With just his homemade studio and a personal credit card, the San Francisco native released his first single “Check the Blueprints” in 2003 on his own imprint, Plug Label. Due to a lack of experience with distributing a record, Kero One enlisted a group of friends to help him out.
That’s when the universe stepped in.
One out of the only 50 copies that were distributed around the world somehow made its way to a tiny record store in Tokyo, Japan. A Japanese deejay found that one copy a few weeks later and played it at a club that night. People began asking the deejay about Kero One’s record, including a Japanese label executive who immediately contacted the rapper and asked for 3,000 copies of the record. The record became an underground hip-hop classic almost overnight in Japan and established Kero One’s status of a “mogul in the jazzy hip-hop genre.”
Kero One began performing in different cities around Japan where he was surprised to see the hundreds of fans who were waiting to get his autograph and take pictures with him. Despite the sudden fame, Kero One didn’t let it get to his head. He eventually finished his first album in 2005, Windmills of the Soul, doing everything from playing instruments, rapping, and sound engineering. And without the support of a label or street team, Kero One took it upon himself to handle all the responsibilities of promotion and marketing, manufacturing, finances, graphic layouts and web design. He personally handed out promo fliers to anyone who’d take them.
All of Kero One’s hard work was not in vain. He was able to quit his job as a web designer in 2006 to pursue music full time. Since then Kero One has been awarded the title of Best HipHop Album of 2006 from Remix magazine, topped the iTunes hip-hop charts, received praise from the likes of Emmy award winning producer Will.i.am, and toured all over Asia, Europe, Australia and the U.S.
But despite all his travels, his heart was clearly at home. In Kero One’s newest music video, “On Bended Knee” featuring Sam Ock from Kinetic World, shot and directed by Johnny Le, Kero One sings of his personal experiences traveling around the world and looking for love “in all the wrong places.” Whether you’re a fan of hip-hop, this is a video you’re all gonna wanna watch. (And in case you’re wondering, the girl he’s rapping about in the song said “yes”! They just got married a couple months ago!) Check it out:
Kero One has also shared the stage with artists like KRS 1, Blu + Exile , DJ Cash Money, Dj Kentaro and Epik High (where he participated in arguably the first successful Asian American hip-hop tour). Additionally, Kero One has kept busy collaborating with the likes of renowned acts such as Talib Kweli, Mark Farina, Epik High, and Dynamic Duo.
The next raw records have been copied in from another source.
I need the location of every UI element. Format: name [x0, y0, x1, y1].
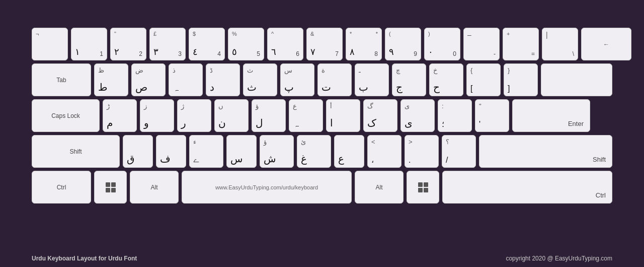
- key-r-bl: د: [210, 81, 214, 93]
- key-lbracket[interactable]: { [: [466, 63, 501, 96]
- key-a-bl: م: [107, 117, 113, 129]
- key-p-bl: ح: [433, 81, 440, 93]
- key-5[interactable]: % ٥ 5: [228, 28, 264, 60]
- key-tab[interactable]: Tab: [32, 63, 91, 96]
- key-quote-tl: ": [479, 102, 481, 110]
- key-8[interactable]: * * ٨ 8: [346, 28, 382, 60]
- key-9[interactable]: ( ٩ 9: [385, 28, 421, 60]
- key-equals[interactable]: + =: [503, 28, 539, 60]
- key-shift-right[interactable]: Shift: [479, 135, 612, 168]
- key-lbracket-bl: [: [470, 84, 472, 93]
- key-semicolon-tl: :: [442, 102, 444, 110]
- key-0[interactable]: ) ٠ 0: [424, 28, 460, 60]
- key-l[interactable]: ی ی: [400, 99, 435, 132]
- key-e[interactable]: ذ ہ: [169, 63, 203, 96]
- key-backspace-label: ←: [603, 41, 609, 48]
- key-x[interactable]: ف: [156, 135, 186, 168]
- key-quote-bl: ': [479, 120, 480, 129]
- key-3[interactable]: £ ٣ 3: [149, 28, 186, 60]
- key-c-bl: ے: [193, 153, 199, 165]
- row-bottom: Ctrl Alt www.EasyUrduTyping.com/urdu/key…: [32, 171, 612, 204]
- key-h-bl: ہ: [293, 117, 299, 129]
- key-0-tl: ): [428, 31, 430, 37]
- key-s-bl: و: [144, 117, 149, 129]
- key-backspace[interactable]: ←: [581, 28, 631, 60]
- key-t[interactable]: ث ث: [243, 63, 277, 96]
- footer: Urdu Keyboard Layout for Urdu Font copyr…: [32, 255, 612, 262]
- key-f-bl: ن: [218, 117, 226, 129]
- key-5-br: 5: [257, 50, 260, 57]
- key-i-tl: ـ: [359, 66, 361, 74]
- key-7[interactable]: & ٧ 7: [306, 28, 343, 60]
- key-spacebar-label: www.EasyUrduTyping.com/urdu/keyboard: [215, 184, 318, 190]
- key-period-tl: >: [409, 138, 413, 146]
- key-c-tl: ء: [193, 138, 196, 146]
- key-n-tl: ئ: [301, 138, 306, 146]
- key-k-bl: ک: [367, 117, 376, 129]
- key-a[interactable]: ڑ م: [103, 99, 137, 132]
- key-s[interactable]: ز و: [140, 99, 174, 132]
- key-w[interactable]: ض ص: [131, 63, 166, 96]
- key-alt-right[interactable]: Alt: [355, 171, 404, 204]
- key-2[interactable]: " ٢ 2: [110, 28, 146, 60]
- key-c[interactable]: ء ے: [189, 135, 223, 168]
- key-shift-left[interactable]: Shift: [32, 135, 120, 168]
- key-ctrl-right[interactable]: Ctrl: [442, 171, 612, 204]
- key-u[interactable]: ة ت: [317, 63, 352, 96]
- key-q-bl: ط: [98, 81, 108, 93]
- key-f[interactable]: ں ن: [214, 99, 249, 132]
- key-minus-tl: –: [467, 31, 471, 39]
- key-g[interactable]: ؤ ل: [252, 99, 286, 132]
- key-9-tl: (: [389, 31, 391, 37]
- key-v[interactable]: س: [226, 135, 257, 168]
- key-semicolon[interactable]: : ؛: [438, 99, 472, 132]
- key-4[interactable]: $ ٤ 4: [189, 28, 225, 60]
- key-2-br: 2: [139, 50, 142, 57]
- key-n[interactable]: ئ غ: [297, 135, 331, 168]
- key-y-bl: پ: [284, 81, 294, 93]
- key-quote[interactable]: " ': [475, 99, 509, 132]
- key-period[interactable]: > .: [405, 135, 439, 168]
- key-ctrl-left[interactable]: Ctrl: [32, 171, 91, 204]
- key-o[interactable]: چ ج: [392, 63, 426, 96]
- key-caps-lock-label: Caps Lock: [51, 112, 80, 119]
- key-h[interactable]: ع ہ: [289, 99, 323, 132]
- key-p[interactable]: خ ح: [429, 63, 463, 96]
- key-comma[interactable]: < ،: [367, 135, 401, 168]
- key-slash-bl: /: [446, 156, 448, 165]
- key-q[interactable]: ظ ط: [94, 63, 128, 96]
- key-z[interactable]: ق: [123, 135, 153, 168]
- key-enter[interactable]: [541, 63, 612, 96]
- key-5-bl: ٥: [232, 46, 237, 57]
- key-3-bl: ٣: [153, 46, 158, 57]
- key-b[interactable]: ؤ ش: [260, 135, 294, 168]
- key-backslash[interactable]: \ |: [542, 28, 578, 60]
- key-4-br: 4: [217, 50, 221, 57]
- key-r[interactable]: ڈ د: [206, 63, 240, 96]
- key-f-tl: ں: [218, 102, 223, 110]
- key-j[interactable]: أ ا: [326, 99, 360, 132]
- key-win-left[interactable]: [94, 171, 127, 204]
- key-enter-label[interactable]: Enter: [512, 99, 590, 132]
- key-spacebar[interactable]: www.EasyUrduTyping.com/urdu/keyboard: [182, 171, 352, 204]
- key-i[interactable]: ـ ب: [355, 63, 389, 96]
- key-d[interactable]: ژ ر: [177, 99, 211, 132]
- key-m[interactable]: ع: [334, 135, 364, 168]
- key-y[interactable]: س پ: [280, 63, 314, 96]
- key-alt-left[interactable]: Alt: [130, 171, 179, 204]
- footer-left: Urdu Keyboard Layout for Urdu Font: [32, 255, 137, 262]
- key-rbracket[interactable]: } ]: [504, 63, 538, 96]
- key-caps-lock[interactable]: Caps Lock: [32, 99, 100, 132]
- key-minus[interactable]: - –: [463, 28, 500, 60]
- key-1[interactable]: ١ 1: [71, 28, 107, 60]
- key-8-tr: *: [376, 31, 378, 37]
- key-k[interactable]: گ ک: [363, 99, 397, 132]
- key-t-tl: ث: [247, 66, 253, 74]
- key-slash[interactable]: ؟ /: [442, 135, 476, 168]
- key-win-left-logo: [98, 174, 123, 201]
- key-equals-br: =: [531, 50, 535, 57]
- key-6[interactable]: ^ ٦ 6: [267, 28, 303, 60]
- key-backtick[interactable]: ¬: [32, 28, 68, 60]
- key-win-right[interactable]: [407, 171, 439, 204]
- key-semicolon-bl: ؛: [442, 119, 444, 129]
In 2007, Kero One opened his first office and recording studio in downtown San Francisco to house his fledging hip-hop/dance/funk imprint, Plug Label, releasing more than a dozen records and CDs.
In 2009, Kero One independently released his official sophomore album Early Believers showcasing the talents of some of his favorite vocalists such as UK singer Ben Westbeech, Finland’s Tuomo, and Portland’s Ohmega Watts. A fantastic blend of “soulful jazz tinged tracks to upbeat synth-driven party bangers,” Early Believers is a reflection of Kero One’s growth and maturity as a writer, composer, vocalist and arranger.
In 2010, Kero One released his third solo album entitled Kinetic World which again features some of his favorite artists, including Fashawn, Tablo of Epik High, Dumbfoundead (check out our interview with him!) and Othello. In addition, Kero One’s interest in the YouTube generation has inspired features from young talents such as Esna and Sam Ock.